Volodymyr Zelensky, presidente da Ucrânia, afirmou que a 3ª Guerra Mundial já começou, iniciada pelo presidente russo Vladimir Putin. A declaração foi feita durante uma entrevista no complexo governamental em Kiev, na última segunda-feira (23).
Zelensky destacou que a Ucrânia, embora enfrentando desafios, está resoluta em alcançar a vitória. Este é um momento crítico, com intensas operações militares ainda em curso no país.
As repercussões de uma declaração global
A afirmação de Zelensky de que Putin já iniciou a 3ª Guerra Mundial provocou discussões internacionais. Ele defende que a única resposta eficaz à agressão russa é uma pressão substancial, militar e econômica, para forçar Putin a recuar.

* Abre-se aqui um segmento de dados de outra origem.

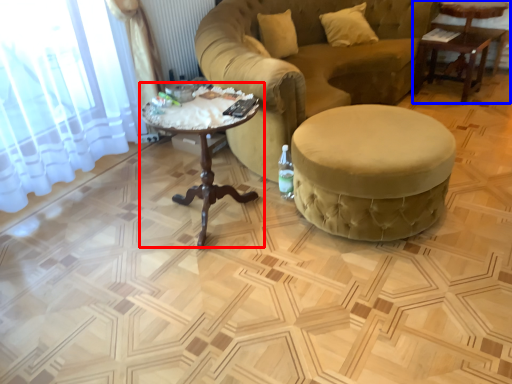 Question: Which object is closer to the camera taking this photo, coffee table (highlighted by a red box) or table (highlighted by a blue box)?

Choices:
 (A) coffee table
 (B) table

Answer: (A) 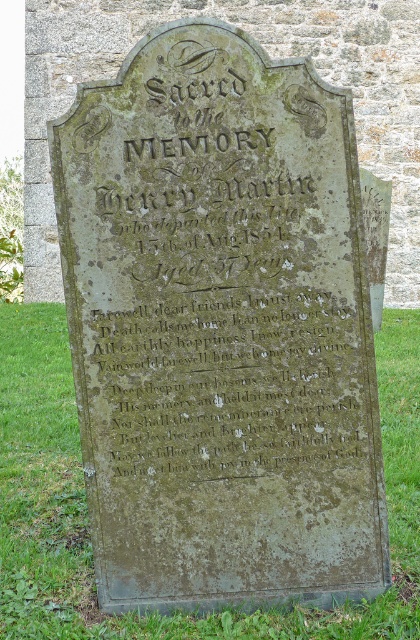 Which of these two, green grass at lower center or green mossy stone inscription at center, stands shorter?

Standing shorter between the two is green grass at lower center.

Looking at this image, is green grass at lower center below green mossy stone inscription at center?

Indeed, green grass at lower center is positioned under green mossy stone inscription at center.

Image resolution: width=420 pixels, height=640 pixels. Describe the element at coordinates (86, 513) in the screenshot. I see `green grass at lower center` at that location.

The image size is (420, 640). Find the location of `green grass at lower center`. green grass at lower center is located at coordinates (86, 513). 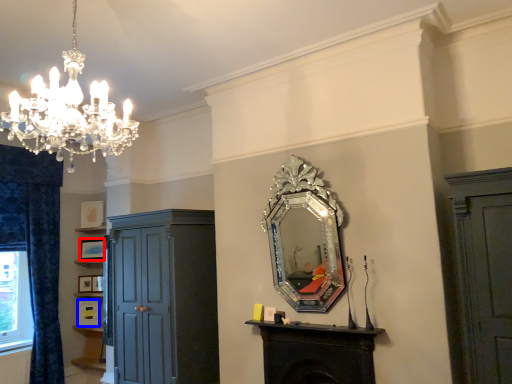 Question: Which object is closer to the camera taking this photo, picture frame (highlighted by a red box) or picture frame (highlighted by a blue box)?

Choices:
 (A) picture frame
 (B) picture frame

Answer: (B) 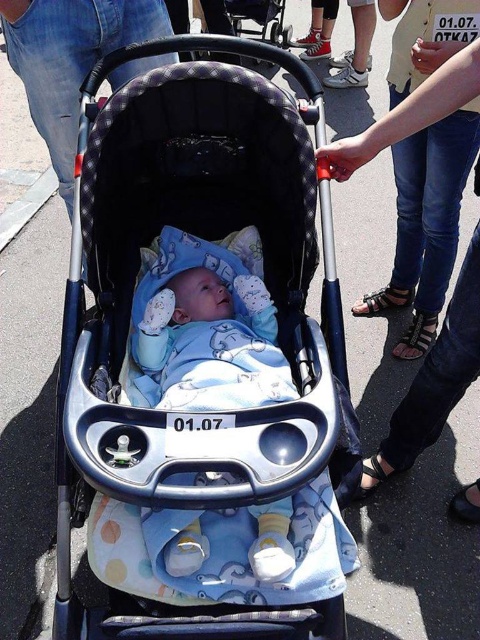 You are a photographer standing at a certain distance from the matte blue fabric baby carriage at center. You want to take a photo that captures the entire carriage in the frame without any distortion. Considering the camera you are using has a minimum focusing distance of 1.2 meters, will you be able to take the photo as planned?

The matte blue fabric baby carriage at center is 1.06 meters away from the camera. Since the minimum focusing distance of the camera is 1.2 meters, the camera cannot focus properly at 1.06 meters. Therefore, you will not be able to take the photo as planned without distortion.

You are a parent holding a small toy that is 15 cm tall. You want to place it on top of the matte blue fabric baby carriage at center so the baby can see it. Is the blue soft fabric baby at center able to see the toy if you place it there?

The matte blue fabric baby carriage at center is much taller than the blue soft fabric baby at center. Since the toy is placed on top of the carriage, the baby may not be able to see it due to the height difference.

You are a parent trying to place a small toy on the matte blue fabric baby carriage at center. Based on the coordinates provided, where should you place the toy to ensure it stays centered?

The toy should be placed at the coordinates point (x=130, y=314) to ensure it stays centered on the matte blue fabric baby carriage at center.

Zelensky argumenta que um cessar-fogo que não recupere todos os territórios ucranianos seria inaceitável, pois desmoralizaria a sociedade ucraniana e dividiria o país.
Impasse territorial
A Rússia exige que a Ucrânia entregue grandes áreas em Donetsk, Kherson e Zaporizhzhia. Zelensky vê essa exigência como um erro estratégico e humanitário, afirmando que ceder essas terras enfraqueceria a defesa ucraniana e abandonaria cidadãos à mercê de forças ocupantes.
A integridade territorial da Ucrânia, segundo ele, é inegociável. Portanto, cessar-fogo nesses termos é rejeitado pela liderança ucraniana.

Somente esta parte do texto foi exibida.